The Minnesota Commerce Department website states that due to inadequate air sealing, heat from the home's interior gets into the attic and melts the underside of the snow on the roof. The melted snow water flows down the roof surface until reaching a cold spot, such as the eaves or soffit, where it forms a frozen dam. Especially with a snow-covered roof in subfreezing temperatures, more ice can build up.
The ice buildup can back up under the shingles, damaging them and allowing water to leak to the ceilings and walls below.
When driving around Brainerd, Jay said he sees ice dams on a lot of the older homes. But having a newer home does not preclude someone from having an ice dam form.
“I've got a brand new house and I've never had any ice dams before but this year, it started to build a little bit,” Jay said.

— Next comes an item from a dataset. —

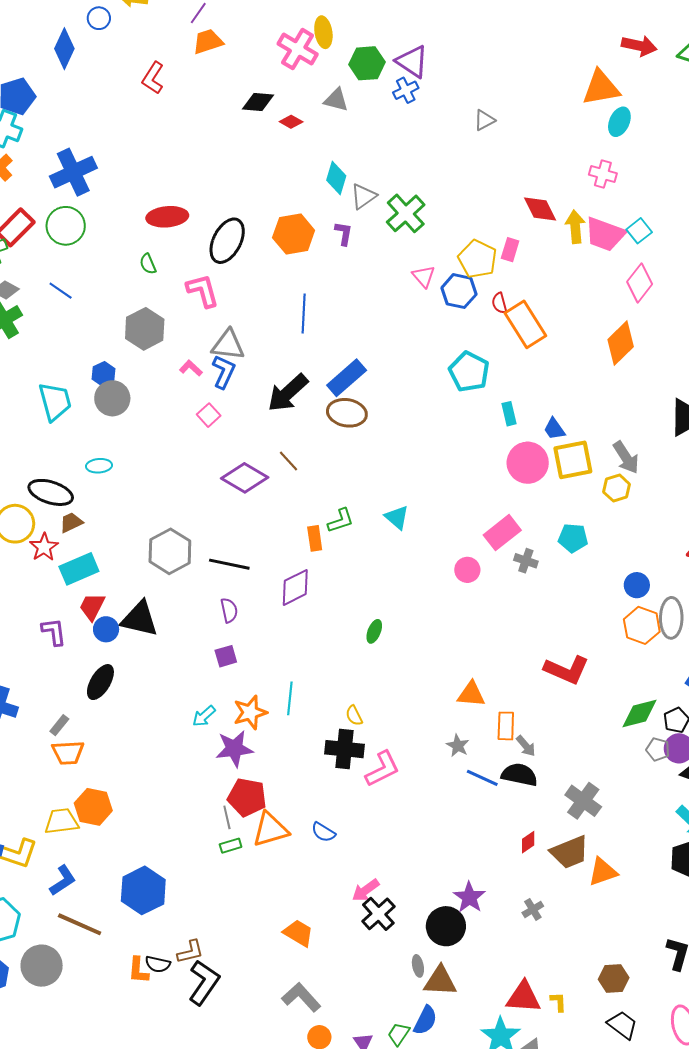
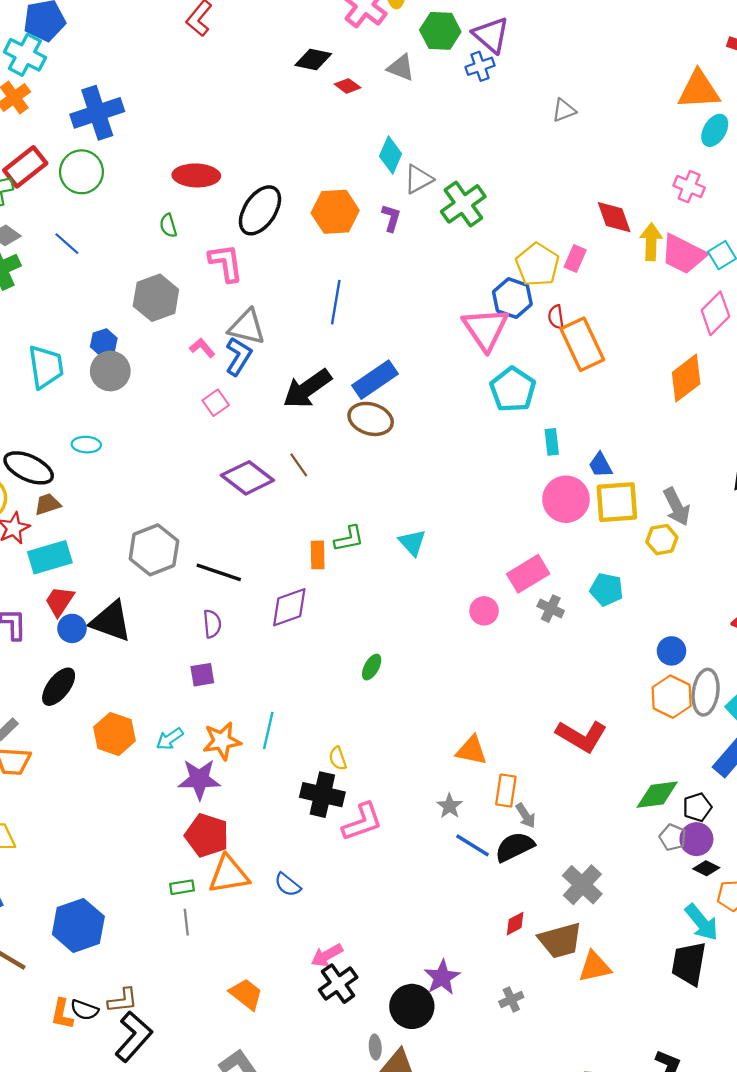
pink triangle: (424, 276) -> (485, 329), moved, size x1.8
black semicircle: (519, 775) -> (515, 847), turned -45
orange hexagon: (93, 807) -> (115, 734), moved
gray line: (227, 817) -> (186, 922), moved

Depending on the roof and weather conditions, Jay said his company is able to clear ice from about 15 feet of roofline per hour with a steamer at a cost of around $800.
“It's painful to spend it on the front end, it's way better than if it causes the damage on the back end,” Jay said.
Brainerd State Farm Insurance agent Jake Brandt agreed with Jay’s assessment of preventative maintenance being cheaper than a repair. Brandt said a lot of times people don't realize there is a problem until there is water leaking into the home. At that point, the damage has been done.
“Ice dams are one of those things where it depends on the snow we're getting,” Brandt said. “It depends on if it's heavy, wet snow. The problem is the snow we got early on was really wet, heavy snow that stayed on roofs and was hard to move.”
Though it is a covered claim with his insurance agency and the work may not be fun, preventing the damage could save people thousands of dollars, Brandt said.
Brainerd Ace Hardware assistant manager Pam Vogt said it is another year of winter roof maintenance products flying off the shelves.
“We've actually sold quite a bit and they haven't been able to keep it in stock at the warehouse,” Vogt said.
Vogt said they are working hard to keep shelves stocked with roof rakes and roof melt as customers look to prevent damage to their homes. Roof melt is calcium chloride pellets thrown on a roof to help prevent the formation of ice dams.
Though all three recommend their customers stay off a snowy roof, they also recommend being proactive and taking care of the ice on a roof before it becomes a bigger problem that will cost a lot to repair later on.
According to the University of Minnesota Extension, short-term fixes include removing snow from the roof or, in an emergency situation, making channels through the ice dam to allow water to drain off the roof instead of into the house. Long-term solutions include making sure ceilings are air tight so no warm air can flow into attics and adding insulation to cut down on heat loss.